# [EXERCISE PROMPT]
Search for the word "KONI" in the entries. Each line that holds it should be copied.

(Source data)

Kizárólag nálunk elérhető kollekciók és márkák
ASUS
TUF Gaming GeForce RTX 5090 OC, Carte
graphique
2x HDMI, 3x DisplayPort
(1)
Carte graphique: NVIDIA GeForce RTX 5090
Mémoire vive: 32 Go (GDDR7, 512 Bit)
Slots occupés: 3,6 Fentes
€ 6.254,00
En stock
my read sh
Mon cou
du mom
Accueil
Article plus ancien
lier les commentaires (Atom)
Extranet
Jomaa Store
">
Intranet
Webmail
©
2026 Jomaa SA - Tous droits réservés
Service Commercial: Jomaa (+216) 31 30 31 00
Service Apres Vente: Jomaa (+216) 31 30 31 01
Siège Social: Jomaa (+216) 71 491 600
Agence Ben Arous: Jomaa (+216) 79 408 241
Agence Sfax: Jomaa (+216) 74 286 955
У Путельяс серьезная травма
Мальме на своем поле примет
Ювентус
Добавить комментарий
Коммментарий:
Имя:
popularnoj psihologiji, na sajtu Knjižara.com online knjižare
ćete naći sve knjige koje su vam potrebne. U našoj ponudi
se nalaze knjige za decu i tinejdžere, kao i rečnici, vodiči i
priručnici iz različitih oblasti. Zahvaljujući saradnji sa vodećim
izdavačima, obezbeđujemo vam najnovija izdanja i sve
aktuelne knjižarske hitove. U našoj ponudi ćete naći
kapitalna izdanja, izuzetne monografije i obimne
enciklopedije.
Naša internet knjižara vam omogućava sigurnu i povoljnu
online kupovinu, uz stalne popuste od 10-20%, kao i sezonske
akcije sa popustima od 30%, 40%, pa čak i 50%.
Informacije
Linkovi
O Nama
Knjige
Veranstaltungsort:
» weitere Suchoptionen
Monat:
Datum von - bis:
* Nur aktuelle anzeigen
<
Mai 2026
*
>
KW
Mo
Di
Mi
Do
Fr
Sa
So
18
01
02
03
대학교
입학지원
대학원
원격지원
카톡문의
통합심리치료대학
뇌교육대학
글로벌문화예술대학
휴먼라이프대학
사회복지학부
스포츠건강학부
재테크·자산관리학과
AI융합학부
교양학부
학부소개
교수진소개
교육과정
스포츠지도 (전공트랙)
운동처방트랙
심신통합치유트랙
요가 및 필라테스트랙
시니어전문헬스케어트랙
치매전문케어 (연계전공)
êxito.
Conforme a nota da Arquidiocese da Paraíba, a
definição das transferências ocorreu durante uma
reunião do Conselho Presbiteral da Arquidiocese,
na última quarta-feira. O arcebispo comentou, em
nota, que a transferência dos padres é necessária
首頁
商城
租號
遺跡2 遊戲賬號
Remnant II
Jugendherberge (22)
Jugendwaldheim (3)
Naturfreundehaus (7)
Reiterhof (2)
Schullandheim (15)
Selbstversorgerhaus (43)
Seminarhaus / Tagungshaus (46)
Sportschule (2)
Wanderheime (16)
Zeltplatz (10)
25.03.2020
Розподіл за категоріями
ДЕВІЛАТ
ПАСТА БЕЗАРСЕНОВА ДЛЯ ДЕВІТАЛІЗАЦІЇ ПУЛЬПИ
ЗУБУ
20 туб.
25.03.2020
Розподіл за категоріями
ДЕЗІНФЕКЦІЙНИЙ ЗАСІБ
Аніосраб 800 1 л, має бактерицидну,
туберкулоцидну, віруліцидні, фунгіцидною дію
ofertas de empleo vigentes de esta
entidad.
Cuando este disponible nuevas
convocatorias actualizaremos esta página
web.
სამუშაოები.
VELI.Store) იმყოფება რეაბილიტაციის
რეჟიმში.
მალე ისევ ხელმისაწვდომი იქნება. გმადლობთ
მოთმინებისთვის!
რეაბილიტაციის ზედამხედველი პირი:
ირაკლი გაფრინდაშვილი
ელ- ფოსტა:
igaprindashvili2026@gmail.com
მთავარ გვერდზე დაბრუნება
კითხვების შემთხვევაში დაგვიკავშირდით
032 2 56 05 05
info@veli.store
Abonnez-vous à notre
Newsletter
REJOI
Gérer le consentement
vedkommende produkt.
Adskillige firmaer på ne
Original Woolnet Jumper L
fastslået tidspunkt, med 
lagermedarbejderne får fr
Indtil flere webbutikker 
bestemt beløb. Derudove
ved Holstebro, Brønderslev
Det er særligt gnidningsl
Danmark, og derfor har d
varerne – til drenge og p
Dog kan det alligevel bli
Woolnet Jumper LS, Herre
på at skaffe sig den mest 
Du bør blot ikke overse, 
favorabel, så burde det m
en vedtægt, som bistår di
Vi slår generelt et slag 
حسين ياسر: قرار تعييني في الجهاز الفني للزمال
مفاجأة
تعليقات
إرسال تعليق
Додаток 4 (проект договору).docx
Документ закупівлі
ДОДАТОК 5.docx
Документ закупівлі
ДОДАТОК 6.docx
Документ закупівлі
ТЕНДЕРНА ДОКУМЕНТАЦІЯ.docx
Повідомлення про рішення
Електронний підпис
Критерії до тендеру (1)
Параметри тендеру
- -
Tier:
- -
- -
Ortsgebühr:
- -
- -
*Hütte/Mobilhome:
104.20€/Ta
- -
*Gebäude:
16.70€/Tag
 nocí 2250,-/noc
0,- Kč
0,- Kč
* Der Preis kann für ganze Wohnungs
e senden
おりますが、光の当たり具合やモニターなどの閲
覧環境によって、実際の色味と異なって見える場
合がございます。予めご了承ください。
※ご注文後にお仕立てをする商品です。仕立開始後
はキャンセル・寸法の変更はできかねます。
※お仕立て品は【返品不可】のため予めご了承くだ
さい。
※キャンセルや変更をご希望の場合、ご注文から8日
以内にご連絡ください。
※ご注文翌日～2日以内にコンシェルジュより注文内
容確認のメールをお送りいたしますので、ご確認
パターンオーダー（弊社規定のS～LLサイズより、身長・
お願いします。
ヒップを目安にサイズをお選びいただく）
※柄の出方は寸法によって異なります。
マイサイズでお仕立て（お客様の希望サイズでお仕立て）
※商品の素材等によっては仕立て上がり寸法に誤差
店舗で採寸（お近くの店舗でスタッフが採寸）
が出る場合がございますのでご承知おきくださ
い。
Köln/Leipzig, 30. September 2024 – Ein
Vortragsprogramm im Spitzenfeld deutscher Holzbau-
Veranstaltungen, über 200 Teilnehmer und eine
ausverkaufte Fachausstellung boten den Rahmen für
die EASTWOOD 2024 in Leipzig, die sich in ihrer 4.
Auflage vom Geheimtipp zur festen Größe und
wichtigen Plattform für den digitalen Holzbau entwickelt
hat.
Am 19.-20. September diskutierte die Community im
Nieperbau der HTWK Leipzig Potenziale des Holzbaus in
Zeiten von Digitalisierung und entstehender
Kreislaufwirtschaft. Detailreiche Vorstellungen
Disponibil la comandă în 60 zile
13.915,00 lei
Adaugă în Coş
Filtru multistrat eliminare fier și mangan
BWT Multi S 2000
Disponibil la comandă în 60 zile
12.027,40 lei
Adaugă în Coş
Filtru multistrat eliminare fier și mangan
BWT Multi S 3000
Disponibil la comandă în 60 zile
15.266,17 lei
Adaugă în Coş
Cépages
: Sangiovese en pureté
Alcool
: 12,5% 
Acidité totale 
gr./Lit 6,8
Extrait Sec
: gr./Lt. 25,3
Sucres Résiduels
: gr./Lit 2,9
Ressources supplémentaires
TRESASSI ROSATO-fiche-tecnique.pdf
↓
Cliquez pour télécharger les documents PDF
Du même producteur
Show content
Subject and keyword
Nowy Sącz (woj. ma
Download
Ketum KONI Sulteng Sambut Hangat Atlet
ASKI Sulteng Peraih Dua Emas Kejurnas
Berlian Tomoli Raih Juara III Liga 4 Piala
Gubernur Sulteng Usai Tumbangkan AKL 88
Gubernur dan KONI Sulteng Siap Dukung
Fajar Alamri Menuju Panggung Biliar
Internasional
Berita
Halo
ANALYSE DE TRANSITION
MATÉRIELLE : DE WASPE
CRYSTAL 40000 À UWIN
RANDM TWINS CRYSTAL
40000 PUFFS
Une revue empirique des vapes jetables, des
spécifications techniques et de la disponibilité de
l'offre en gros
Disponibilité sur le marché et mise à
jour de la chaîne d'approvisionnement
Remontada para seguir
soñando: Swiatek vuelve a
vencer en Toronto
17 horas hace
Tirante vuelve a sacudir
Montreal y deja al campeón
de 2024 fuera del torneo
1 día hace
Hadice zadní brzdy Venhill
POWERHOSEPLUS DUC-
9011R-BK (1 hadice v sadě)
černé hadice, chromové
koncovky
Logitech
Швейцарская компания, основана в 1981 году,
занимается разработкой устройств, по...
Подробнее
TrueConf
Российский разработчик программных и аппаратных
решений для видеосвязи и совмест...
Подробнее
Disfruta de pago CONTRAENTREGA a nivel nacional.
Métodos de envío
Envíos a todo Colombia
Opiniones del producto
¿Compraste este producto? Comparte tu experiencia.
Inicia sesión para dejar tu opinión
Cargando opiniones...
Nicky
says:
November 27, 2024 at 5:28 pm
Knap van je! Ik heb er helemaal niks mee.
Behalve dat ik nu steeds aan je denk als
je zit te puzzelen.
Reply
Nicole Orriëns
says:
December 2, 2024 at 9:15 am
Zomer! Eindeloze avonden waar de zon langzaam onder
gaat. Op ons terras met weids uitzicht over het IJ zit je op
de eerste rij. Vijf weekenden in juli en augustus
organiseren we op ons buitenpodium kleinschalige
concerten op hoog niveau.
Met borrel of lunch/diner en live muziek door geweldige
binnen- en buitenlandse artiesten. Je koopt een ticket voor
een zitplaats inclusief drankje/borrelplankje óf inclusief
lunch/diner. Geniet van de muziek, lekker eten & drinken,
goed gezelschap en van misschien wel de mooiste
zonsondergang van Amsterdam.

# [TASK RESPONSE]
Ketum KONI Sulteng Sambut Hangat Atlet
Gubernur dan KONI Sulteng Siap Dukung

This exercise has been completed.